News & Resources
March 16, 2017
Facing the truth about college savings
Whether you're saving for a child's education or planning to return to school yourself, paying tuition costs definitely requires forethought--and the sooner the better. With college costs typically rising faster than the rate of inflation, getting an early start and understanding how to use tax advantages and investment strategy to make the most of your savings can make an enormous difference in reducing or eliminating any post-graduation debt burden. The more time you have before you need the money, the more you're able to take advantage of compounding to build a substantial college fund. With a longer investment time frame and a tolerance for some risk, you might also be willing to put some of your money into investments that offer the potential for growth.
Consider these tips as well:
- Estimate how much it will cost to send your child to college and plan accordingly. Estimates of the average future cost of tuition at two-year and four-year public and private colleges and universities are widely available.
- Research financial aid packages that can help offset part of the cost of college.

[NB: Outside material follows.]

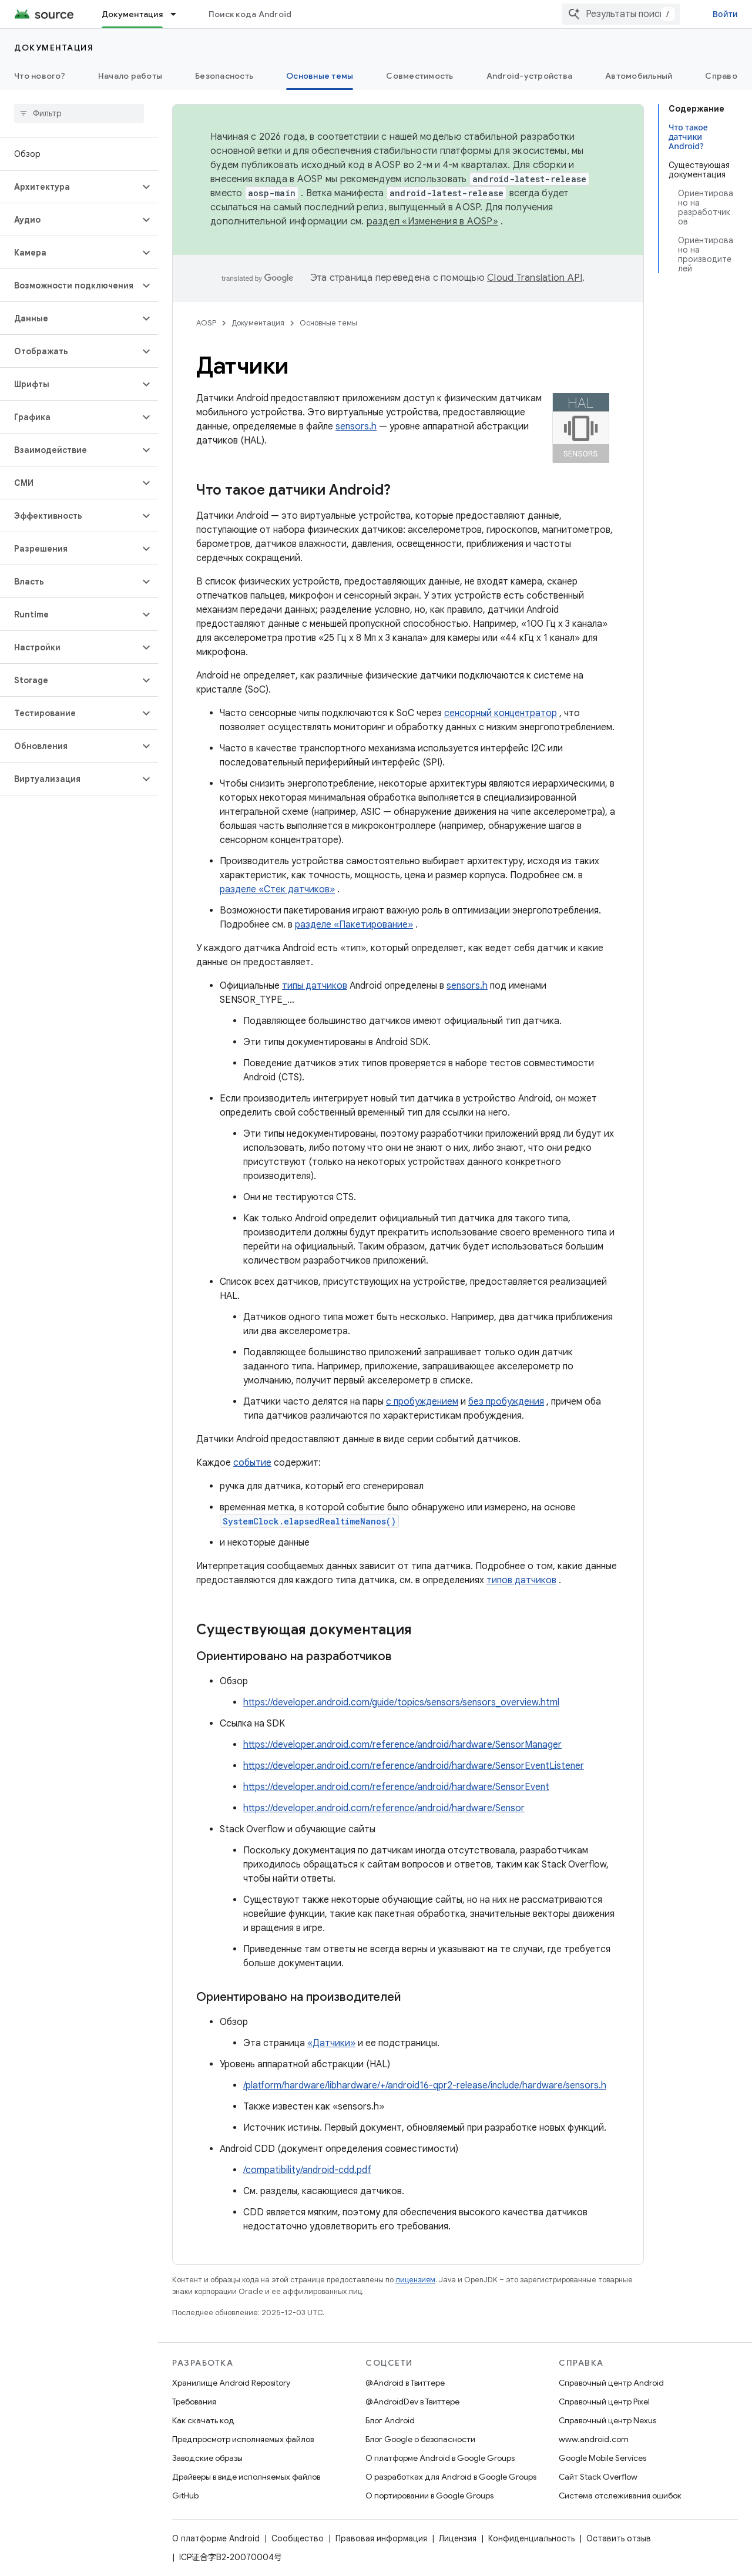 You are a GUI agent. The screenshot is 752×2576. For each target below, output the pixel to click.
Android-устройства (529, 75)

Although there's no guarantee your child will receive financial aid, at least you'll know what kind of help is available should you need it.
- Look into state-sponsored tuition plans that put your money into investments tailored to your financial needs and time frame. For instance, most of your dollars may be allocated to growth investments initially; later, as your child approaches college, more conservative investments can help conserve principal.
- Think about how you might resolve conflicts between goals. For instance, if you need to save for your child's education and your own retirement at the same time, how will you do it?